Box Hill’s new surface too fast?

Box Hill’s new surface too fast?
Richard’s Blog

 

Box Hill‘s fast new surface

 

Did it have the wrong effect?

 

Posted 30 July 2012

 

So, now we know. The new surface laid on Box Hill’s Zig Zag Road for the Olympic cycling road races did not ensure that Team GB’s Bradley Wiggins, Chris Froome, David Millar and Ian Stannard were able to keep sprinter Mark Cavendish in contention for the men’s race gold medal. Maybe it wasn’t laid with that outcome in mind, but did it have any effect on the race?

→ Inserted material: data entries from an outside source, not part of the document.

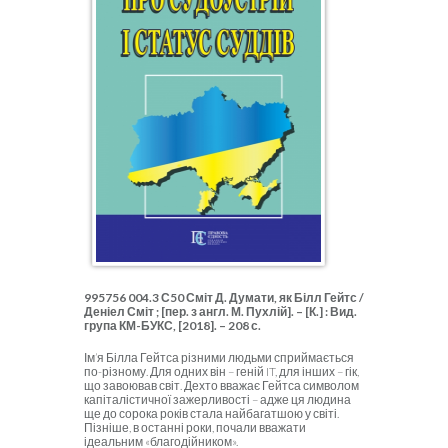
995756 004.3 С50 Сміт Д. Думати, як Білл Гейтс /
Деніел Сміт ; [пер. з англ. М. Пухлій]. – [К.] : Вид.
група КМ-БУКС, [2018]. – 208 с.
Ім’я Білла Гейтса різними людьми сприймається
по-різному. Для одних він – геній IT, для інших – гік,
що завоював світ. Дехто вважає Гейтса символом
капіталістичної зажерливості – адже ця людина
ще до сорока років стала найбагатшою у світі.
Пізніше, в останні роки, почали вважати
ідеальним «благодійником».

Box Hill Olympic graffiti Froome Dog

 

Race TV commentator Chris Boardman wondered as much during the coverage of the event, going as far as to question why the organisers had bothered. For while the smooth new coat of tarmac looked good and must have made life easier in some respects for the riders, it may have simply exchanged one type of difficulty for another.

 

The old surface was part of the challenge of the climb. In places in fairly good condition, it was anything but on the parts of the climb overhung by trees. On the exit from the second, right-hand hairpin, the topmost layer had worn away in places to leave the rider searching for a line that would avoid a speed-sapping series of bumps and corrugations.

 

At the bottom of Box Hill Olympic race hill

 

Leaving it – and the several speed bumps placed at intervals after the first bend – would have made the climb slower and tougher. It might have been expected to help the sort of rider who comes to the fore in the one-day classics; strong men such as Fabian Cancellara and Tom Boonen.

 

In the event, Cancellara and several others including Alessandro Valverde and Luis Leon Sanchez waited until the last ascent before jumping away from the British-led bunch and bridging across to the long-standing break, which then stayed away to the finish.

 

Olympic rings graffiti on Box Hill Zig Zag

 

If the new surface made the climb of Box Hill faster, in turn this meant that Team GB could maintain a higher speed on the front of the peloton without putting Cavendish under pressure. But it also must have made life a little easier for anyone sat in the middle of the bunch, since the higher riding speed would have increased the benefit to be had from being sheltered from the wind, in which case it may have played into the hands of those who sat in the peloton, waiting for the moment to leave its shelter – and the tow being offered by Team GB and the occasional helper from Germany. Laying the new tarmac may have been counter-productive in that it allowed those sitting in the bunch to get a comparatively easier ride at Team GB’s expense than would have been the case with the old, slower surface.

 

In any case, the new tarmac made a great background for Richard Long’s Box Hill Road River artwork and the graffiti in support of the British riders. Once thing’s for sure; it will make life easier for Surrey’s cyclists for years to come. Even once the speed bumps have been replaced.